(Stored dataset items)
•••••

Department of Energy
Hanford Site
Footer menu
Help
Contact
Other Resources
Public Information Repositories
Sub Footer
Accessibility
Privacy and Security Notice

•••••

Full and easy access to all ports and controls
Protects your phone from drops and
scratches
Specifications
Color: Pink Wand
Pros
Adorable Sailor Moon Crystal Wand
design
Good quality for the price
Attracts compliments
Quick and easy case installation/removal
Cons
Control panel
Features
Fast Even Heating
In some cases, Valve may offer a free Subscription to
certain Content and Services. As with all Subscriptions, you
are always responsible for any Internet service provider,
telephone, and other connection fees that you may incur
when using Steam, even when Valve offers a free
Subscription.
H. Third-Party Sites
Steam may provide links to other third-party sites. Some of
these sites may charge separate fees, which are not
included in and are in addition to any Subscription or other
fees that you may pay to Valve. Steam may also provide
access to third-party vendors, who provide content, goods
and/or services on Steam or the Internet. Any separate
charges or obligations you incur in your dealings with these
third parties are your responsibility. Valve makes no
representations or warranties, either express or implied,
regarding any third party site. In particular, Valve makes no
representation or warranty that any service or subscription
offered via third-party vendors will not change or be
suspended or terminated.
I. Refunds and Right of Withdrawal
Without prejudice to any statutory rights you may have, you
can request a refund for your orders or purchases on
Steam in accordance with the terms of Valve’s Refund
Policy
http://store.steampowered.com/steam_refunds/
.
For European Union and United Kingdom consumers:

•••••

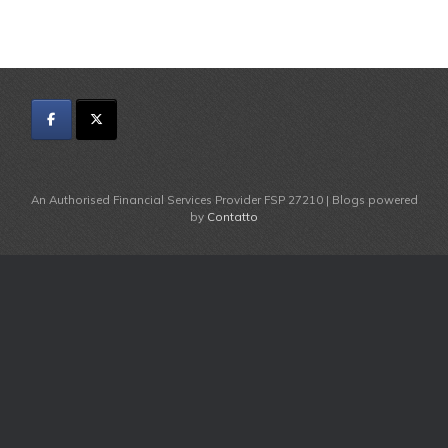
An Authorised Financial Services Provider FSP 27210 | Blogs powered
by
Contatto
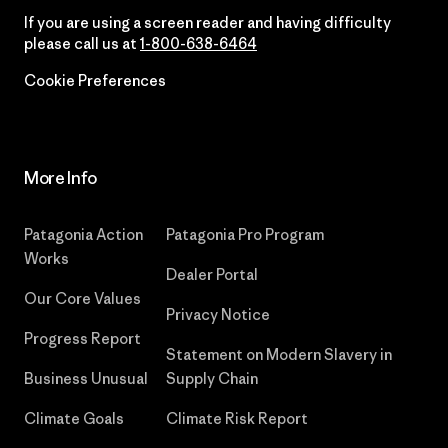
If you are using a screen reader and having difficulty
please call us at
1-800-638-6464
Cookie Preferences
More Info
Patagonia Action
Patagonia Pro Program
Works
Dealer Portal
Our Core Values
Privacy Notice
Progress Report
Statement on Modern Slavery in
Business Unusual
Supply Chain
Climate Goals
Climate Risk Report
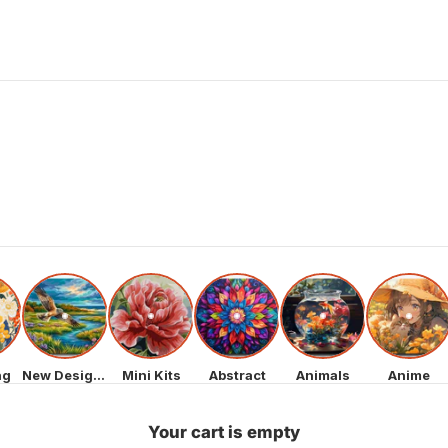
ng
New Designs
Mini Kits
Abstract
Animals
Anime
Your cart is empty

•••••

• [HOW TO COMPLETE THIS TASK]:
Print, without alteration, only the lines above between the one holding "Department of Energy" and the one holding "Privacy and Security Notice", inclusive.

• [SOLUTION BELOW]:
Department of Energy
Hanford Site
Footer menu
Help
Contact
Other Resources
Public Information Repositories
Sub Footer
Accessibility
Privacy and Security Notice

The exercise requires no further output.